L’Enfant caché dans l’encrier de Joël Jouanneau
L’Enfant caché dans l’encrier de Joël Jouanneau
On connaît l’auteur et metteur en scène de pièces destinées au jeune public, et celui des textes de Samuel Beckett, Thomas Bernhard, Elfriede Jelinek… Dans Le Marin d’eau douce (2007), il racontait déjà l’histoire d’un enfant, appelé juste Enfant, qui s’ennuyait dans son grand château.
Pour rompre cet ennui, il décidait de prendre la mer, et à l’issue de ce périple, rencontrait Minnie, sa presque sœur qui le baptisait Ellj. C’est ce même personnage qu’on rencontre dans cette nouvelle pièce. L’enfant s’ennuie toujours, livré à lui-même, et passe ses grandes vacances dans le château de son père, un grand amiral toujours absent.

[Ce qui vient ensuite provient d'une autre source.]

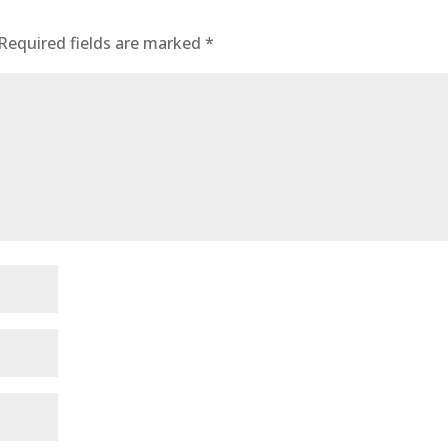
Required fields are marked
*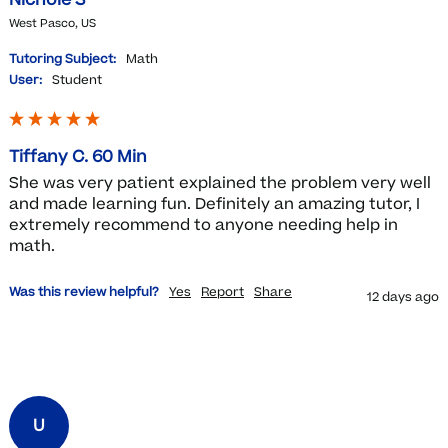
West Pasco, US
Tutoring Subject:
Math
User:
Student
Tiffany C. 60 Min
She was very patient explained the problem very well 
and made learning fun. Definitely an amazing tutor, I 
extremely recommend to anyone needing help in 
Was this review helpful?
Yes
Report
Share
12 days ago
U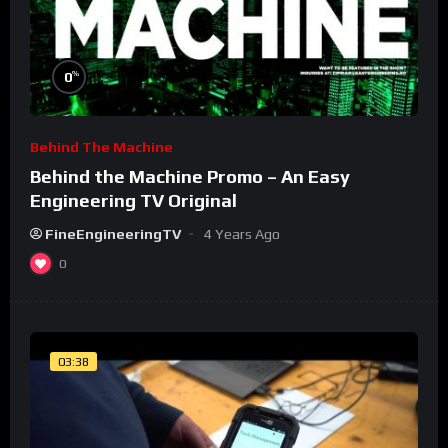
%
0
Behind The Machine
Behind the Machine Promo – An Easy
Engineering TV Original
FineEngineeringTV
4 Years Ago
0
03:38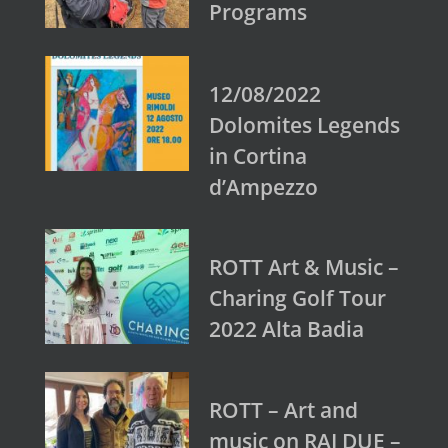
Programs
12/08/2022
Dolomites Legends
in Cortina
d’Ampezzo
ROTT Art & Music –
Charing Golf Tour
2022 Alta Badia
ROTT – Art and
music on RAI DUE –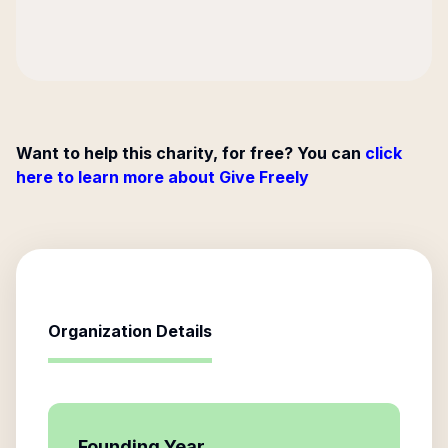
Want to help this charity, for free? You can
click
here to learn more about Give Freely
Organization Details
Founding Year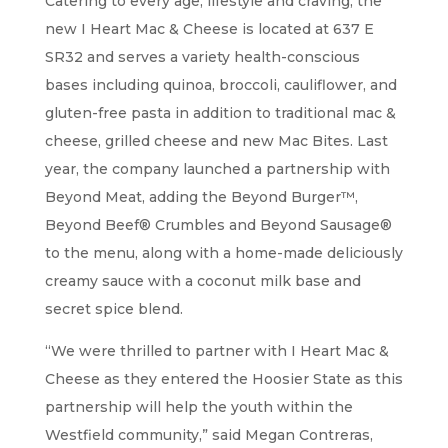
Catering to every age, lifestyle and craving, the
new I Heart Mac & Cheese is located at 637 E
SR32 and serves a variety health-conscious
bases including quinoa, broccoli, cauliflower, and
gluten-free pasta in addition to traditional mac &
cheese, grilled cheese and new Mac Bites. Last
year, the company launched a partnership with
Beyond Meat, adding the Beyond Burger™,
Beyond Beef® Crumbles and Beyond Sausage®
to the menu, along with a home-made deliciously
creamy sauce with a coconut milk base and
secret spice blend.
“We were thrilled to partner with I Heart Mac &
Cheese as they entered the Hoosier State as this
partnership will help the youth within the
Westfield community,” said Megan Contreras,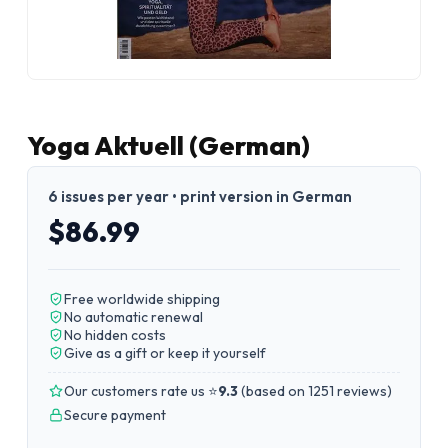
Yoga Aktuell (German)
6 issues per year • print version in German
$86.99
Free worldwide shipping
No automatic renewal
No hidden costs
Give as a gift or keep it yourself
Our customers rate us ⭐
9.3
(
based on 1251 reviews
)
Secure payment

Un jour, il entend une voix sortir de l’encrier, celle d’une petite sœur inconnue qui l’appelle au secours et le voilà donc parti sur les routes pour la délivrer. Pendant son voyage sur terre et sur mer, Ellj retranscrit sur un cahier d’écolier ses aventures qui vont prendre vie sur le plateau, par la magie de la lumière, du son, et de quelques accessoires.

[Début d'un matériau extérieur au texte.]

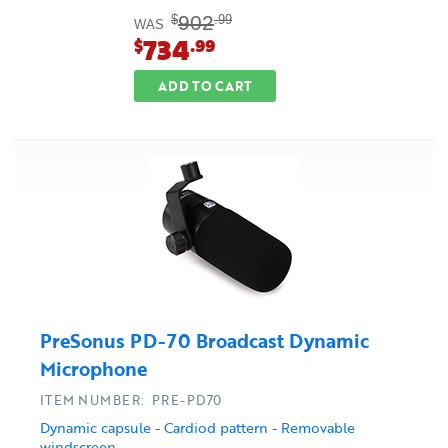
902
$
.99
WAS
734
$
.99
ADD TO CART
PreSonus PD-70 Broadcast Dynamic
Microphone
ITEM NUMBER: PRE-PD70
Dynamic capsule - Cardiod pattern - Removable
windscreen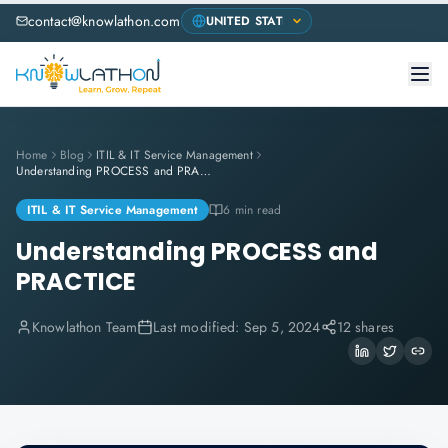
contact@knowlathon.com
Home
Blog
ITIL & IT Service Management
Understanding PROCESS and PRACTICE
ITIL & IT Service Management
6 min read
Understanding PROCESS and
PRACTICE
Knowlathon Team
Last modified:
Sep 5, 2024
12 shares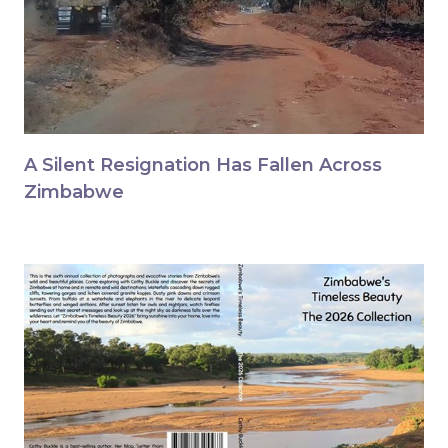
A Silent Resignation Has Fallen Across
Zimbabwe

Sur le plateau, quelques meubles tirés d’un grenier : un lit en fer, un coffre, un vieux matelas,un escabeau de bois, quelques objets et peluches…

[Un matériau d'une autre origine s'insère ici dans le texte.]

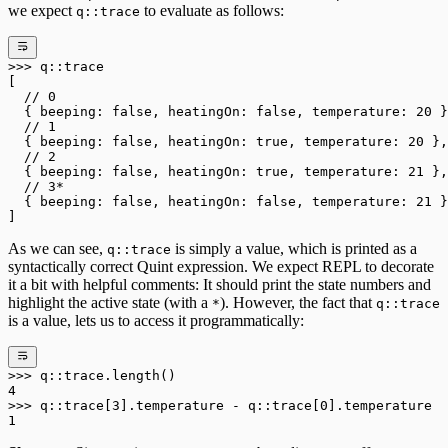
we expect
to evaluate as follows:
q::trace
>>>
 q
::
trace
[
  // 0
  { beeping: 
false
, heatingOn: 
false
, temperature: 
20
 }
  // 1
  { beeping: 
false
, heatingOn: 
true
, temperature: 
20
 },
  // 2
  { beeping: 
false
, heatingOn: 
true
, temperature: 
21
 },
  // 3*
  { beeping: 
false
, heatingOn: 
false
, temperature: 
21
 }
]
As we can see,
is simply a value, which is printed as a
q::trace
syntactically correct Quint expression. We expect REPL to decorate
it a bit with helpful comments: It should print the state numbers and
highlight the active state (with a
). However, the fact that
*
q::trace
is a value, lets us to access it programmatically:
>>>
 q
::
trace
.
length()
4
>>>
 q
::
trace[
3
]
.
temperature 
-
 q
::
trace[
0
]
.
temperature
1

Un seul acteur, Dominique Richard, conteur et acteur de sa propre histoire, s’adresse directement aux enfants dans une langue étrange où tous les verbes sont à l’infinitif, un procédé d’écriture qui plonge le spectateur dans une immédiate étrangeté.
Dans un hors-temps où règnent aventure et magie. Il n’y a plus ni présent, ni passé, ni futur mais une mystérieuse simultanéité. Tout devient possible : coups du sort, et rencontres fortuites : Basile, l’Ardoizoo, un infortuné compagnon de voyage et enfin Annj, la petite fille inuïte, en qui se réincarne la presque-sœur tant recherchée.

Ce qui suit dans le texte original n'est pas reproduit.